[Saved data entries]

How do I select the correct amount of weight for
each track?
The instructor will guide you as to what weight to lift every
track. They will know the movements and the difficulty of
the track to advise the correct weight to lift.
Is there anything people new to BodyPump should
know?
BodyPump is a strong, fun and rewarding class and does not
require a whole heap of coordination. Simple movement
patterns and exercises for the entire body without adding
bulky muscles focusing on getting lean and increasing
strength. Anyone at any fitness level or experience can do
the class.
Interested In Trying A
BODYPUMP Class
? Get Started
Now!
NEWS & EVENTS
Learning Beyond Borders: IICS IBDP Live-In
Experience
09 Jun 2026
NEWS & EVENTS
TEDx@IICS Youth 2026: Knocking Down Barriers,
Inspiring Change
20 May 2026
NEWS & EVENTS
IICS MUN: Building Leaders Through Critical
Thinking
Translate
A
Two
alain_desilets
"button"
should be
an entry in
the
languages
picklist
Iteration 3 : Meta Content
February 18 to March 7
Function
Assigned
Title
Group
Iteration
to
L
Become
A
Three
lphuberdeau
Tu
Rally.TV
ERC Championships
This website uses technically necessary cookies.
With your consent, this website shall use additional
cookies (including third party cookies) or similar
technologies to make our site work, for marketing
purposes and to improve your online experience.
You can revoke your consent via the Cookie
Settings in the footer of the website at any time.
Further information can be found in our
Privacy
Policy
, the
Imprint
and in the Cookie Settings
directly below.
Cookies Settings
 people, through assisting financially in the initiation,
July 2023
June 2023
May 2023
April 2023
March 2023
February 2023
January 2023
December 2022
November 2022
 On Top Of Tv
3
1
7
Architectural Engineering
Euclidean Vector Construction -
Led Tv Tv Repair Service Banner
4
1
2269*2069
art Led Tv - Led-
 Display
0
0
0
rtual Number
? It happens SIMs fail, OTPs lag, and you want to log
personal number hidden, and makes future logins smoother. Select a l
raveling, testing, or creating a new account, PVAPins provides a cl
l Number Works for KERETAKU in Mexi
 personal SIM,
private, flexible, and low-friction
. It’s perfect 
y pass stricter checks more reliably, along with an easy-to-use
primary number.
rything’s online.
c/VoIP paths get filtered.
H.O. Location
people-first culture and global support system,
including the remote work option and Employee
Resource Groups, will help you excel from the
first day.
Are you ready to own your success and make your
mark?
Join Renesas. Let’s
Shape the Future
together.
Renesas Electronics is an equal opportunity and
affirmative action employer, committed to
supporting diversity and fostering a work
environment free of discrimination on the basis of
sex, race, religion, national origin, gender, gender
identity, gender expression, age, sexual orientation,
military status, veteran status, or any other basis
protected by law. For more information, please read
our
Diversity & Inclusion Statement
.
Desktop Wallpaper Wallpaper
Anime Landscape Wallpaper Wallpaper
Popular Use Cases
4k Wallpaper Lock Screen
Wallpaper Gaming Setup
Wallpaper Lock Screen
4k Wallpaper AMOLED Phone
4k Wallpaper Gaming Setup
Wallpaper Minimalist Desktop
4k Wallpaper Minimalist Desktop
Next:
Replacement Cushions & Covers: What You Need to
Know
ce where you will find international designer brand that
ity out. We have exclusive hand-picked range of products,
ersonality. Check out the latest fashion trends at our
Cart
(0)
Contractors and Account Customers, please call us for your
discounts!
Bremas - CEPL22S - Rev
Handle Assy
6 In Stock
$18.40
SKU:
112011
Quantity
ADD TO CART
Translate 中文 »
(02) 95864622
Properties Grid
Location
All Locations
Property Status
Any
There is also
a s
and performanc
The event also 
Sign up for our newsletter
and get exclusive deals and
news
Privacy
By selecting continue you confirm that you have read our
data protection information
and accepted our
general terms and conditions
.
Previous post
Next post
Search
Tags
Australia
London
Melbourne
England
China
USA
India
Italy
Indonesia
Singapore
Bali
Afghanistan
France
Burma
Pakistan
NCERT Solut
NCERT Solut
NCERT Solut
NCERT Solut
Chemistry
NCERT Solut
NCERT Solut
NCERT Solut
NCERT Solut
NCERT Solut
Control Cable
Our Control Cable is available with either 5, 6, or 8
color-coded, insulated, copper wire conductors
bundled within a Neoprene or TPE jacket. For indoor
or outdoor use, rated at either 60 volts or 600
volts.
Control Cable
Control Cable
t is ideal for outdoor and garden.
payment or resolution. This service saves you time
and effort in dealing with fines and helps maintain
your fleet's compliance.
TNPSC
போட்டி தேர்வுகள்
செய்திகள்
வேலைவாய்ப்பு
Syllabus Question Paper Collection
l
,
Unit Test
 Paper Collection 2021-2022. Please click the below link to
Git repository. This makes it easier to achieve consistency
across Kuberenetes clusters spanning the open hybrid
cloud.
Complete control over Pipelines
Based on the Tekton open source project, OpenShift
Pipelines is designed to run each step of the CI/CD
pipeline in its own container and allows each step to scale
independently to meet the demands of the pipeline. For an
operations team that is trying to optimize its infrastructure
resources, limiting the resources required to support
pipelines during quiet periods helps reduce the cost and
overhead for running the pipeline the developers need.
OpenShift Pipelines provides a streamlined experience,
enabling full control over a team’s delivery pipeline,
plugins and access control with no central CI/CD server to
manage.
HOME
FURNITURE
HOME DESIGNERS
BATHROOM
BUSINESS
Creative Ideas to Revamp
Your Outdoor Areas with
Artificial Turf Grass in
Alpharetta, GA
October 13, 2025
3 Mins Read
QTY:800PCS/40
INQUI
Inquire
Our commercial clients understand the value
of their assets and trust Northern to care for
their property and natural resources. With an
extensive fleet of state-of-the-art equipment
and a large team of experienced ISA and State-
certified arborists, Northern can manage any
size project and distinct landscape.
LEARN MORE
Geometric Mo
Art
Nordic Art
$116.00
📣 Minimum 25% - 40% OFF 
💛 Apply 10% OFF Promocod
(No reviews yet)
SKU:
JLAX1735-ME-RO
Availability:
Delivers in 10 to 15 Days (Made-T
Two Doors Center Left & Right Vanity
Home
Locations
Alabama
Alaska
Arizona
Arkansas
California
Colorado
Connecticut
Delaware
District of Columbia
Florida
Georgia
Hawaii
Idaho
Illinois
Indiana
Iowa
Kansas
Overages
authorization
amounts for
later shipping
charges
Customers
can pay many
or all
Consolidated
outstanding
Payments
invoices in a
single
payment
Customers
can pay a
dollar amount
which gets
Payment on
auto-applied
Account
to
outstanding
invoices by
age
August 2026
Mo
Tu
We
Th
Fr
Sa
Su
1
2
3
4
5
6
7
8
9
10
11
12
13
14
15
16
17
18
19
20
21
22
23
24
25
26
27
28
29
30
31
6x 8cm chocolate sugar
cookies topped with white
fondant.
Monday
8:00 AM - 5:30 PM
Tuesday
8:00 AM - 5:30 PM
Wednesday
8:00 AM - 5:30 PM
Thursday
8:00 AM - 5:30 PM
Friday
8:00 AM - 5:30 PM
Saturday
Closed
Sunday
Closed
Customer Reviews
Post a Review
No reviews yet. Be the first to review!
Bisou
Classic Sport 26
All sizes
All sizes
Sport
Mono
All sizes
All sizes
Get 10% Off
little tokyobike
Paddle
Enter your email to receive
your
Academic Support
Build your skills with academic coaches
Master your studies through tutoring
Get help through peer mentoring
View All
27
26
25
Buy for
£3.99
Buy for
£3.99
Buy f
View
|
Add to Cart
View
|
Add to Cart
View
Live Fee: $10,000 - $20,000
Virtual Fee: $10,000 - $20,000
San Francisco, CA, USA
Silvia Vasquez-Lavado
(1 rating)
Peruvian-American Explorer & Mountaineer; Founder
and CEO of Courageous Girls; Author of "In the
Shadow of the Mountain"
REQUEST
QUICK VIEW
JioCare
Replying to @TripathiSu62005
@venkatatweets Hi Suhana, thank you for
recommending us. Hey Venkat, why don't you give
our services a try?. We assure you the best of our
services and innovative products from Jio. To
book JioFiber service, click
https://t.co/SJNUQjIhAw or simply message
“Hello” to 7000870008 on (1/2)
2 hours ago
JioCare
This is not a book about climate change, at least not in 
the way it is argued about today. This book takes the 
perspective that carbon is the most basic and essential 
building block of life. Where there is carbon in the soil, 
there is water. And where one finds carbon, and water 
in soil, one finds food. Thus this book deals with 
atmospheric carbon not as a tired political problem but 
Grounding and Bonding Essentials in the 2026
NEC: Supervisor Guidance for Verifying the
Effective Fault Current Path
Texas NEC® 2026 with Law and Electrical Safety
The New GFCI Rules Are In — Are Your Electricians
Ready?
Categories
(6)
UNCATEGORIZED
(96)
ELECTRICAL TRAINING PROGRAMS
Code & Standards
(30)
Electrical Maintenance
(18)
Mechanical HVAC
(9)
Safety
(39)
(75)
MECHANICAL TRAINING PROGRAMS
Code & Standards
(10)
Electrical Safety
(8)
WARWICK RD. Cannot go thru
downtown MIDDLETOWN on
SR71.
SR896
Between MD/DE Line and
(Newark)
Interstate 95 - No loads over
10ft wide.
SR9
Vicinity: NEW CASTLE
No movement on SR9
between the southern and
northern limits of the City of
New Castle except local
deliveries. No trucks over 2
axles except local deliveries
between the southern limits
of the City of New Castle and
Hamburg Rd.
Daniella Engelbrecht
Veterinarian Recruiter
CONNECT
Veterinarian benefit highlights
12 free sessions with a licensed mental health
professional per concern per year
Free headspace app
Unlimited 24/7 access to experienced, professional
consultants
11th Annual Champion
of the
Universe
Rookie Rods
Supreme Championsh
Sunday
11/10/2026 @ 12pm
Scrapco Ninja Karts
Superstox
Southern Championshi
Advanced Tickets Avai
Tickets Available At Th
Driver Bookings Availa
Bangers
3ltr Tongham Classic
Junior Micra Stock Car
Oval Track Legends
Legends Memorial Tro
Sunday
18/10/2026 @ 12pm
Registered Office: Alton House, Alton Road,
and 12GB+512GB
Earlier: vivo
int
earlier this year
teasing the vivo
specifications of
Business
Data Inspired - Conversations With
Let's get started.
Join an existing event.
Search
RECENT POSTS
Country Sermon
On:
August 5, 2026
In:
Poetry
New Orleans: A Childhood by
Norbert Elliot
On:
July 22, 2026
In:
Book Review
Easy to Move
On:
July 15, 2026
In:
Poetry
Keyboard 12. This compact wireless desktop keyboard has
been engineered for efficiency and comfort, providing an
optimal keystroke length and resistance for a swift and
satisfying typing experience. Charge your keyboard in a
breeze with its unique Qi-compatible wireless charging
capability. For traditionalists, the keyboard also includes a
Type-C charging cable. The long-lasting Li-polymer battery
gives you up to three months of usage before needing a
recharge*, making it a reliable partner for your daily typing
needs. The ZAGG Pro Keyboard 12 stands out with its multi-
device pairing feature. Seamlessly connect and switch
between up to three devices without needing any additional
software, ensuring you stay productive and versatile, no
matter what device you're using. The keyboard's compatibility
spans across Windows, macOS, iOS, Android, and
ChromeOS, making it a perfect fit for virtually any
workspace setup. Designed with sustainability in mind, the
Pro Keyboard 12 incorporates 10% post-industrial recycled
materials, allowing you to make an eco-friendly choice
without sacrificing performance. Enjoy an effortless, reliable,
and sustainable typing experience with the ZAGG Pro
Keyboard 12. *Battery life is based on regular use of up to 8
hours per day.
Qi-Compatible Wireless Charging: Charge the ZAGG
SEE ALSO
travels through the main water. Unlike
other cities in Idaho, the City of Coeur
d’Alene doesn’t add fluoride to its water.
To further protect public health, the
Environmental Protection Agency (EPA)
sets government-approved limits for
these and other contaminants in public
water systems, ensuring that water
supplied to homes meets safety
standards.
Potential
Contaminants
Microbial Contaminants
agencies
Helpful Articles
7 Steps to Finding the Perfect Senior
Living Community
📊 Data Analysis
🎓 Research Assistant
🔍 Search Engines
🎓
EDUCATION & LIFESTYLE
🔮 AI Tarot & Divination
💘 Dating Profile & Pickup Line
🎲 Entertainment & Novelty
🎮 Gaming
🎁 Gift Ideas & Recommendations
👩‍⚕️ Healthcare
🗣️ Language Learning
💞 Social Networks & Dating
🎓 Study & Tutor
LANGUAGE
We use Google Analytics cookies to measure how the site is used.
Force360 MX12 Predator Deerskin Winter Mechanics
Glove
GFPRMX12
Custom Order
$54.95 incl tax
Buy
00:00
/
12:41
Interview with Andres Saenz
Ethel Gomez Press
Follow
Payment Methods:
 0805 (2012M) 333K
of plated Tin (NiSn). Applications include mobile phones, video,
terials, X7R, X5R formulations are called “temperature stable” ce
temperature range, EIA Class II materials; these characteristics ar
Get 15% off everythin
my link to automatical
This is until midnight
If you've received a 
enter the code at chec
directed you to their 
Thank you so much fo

TASK GOAL – Output exactly the span of lines beginning at the first line of the records and ending at the line that holds "BODYPUMP Class", inclusive, with no other text.

RESULT OF THIS TASK –
How do I select the correct amount of weight for
each track?
The instructor will guide you as to what weight to lift every
track. They will know the movements and the difficulty of
the track to advise the correct weight to lift.
Is there anything people new to BodyPump should
know?
BodyPump is a strong, fun and rewarding class and does not
require a whole heap of coordination. Simple movement
patterns and exercises for the entire body without adding
bulky muscles focusing on getting lean and increasing
strength. Anyone at any fitness level or experience can do
the class.
Interested In Trying A
BODYPUMP Class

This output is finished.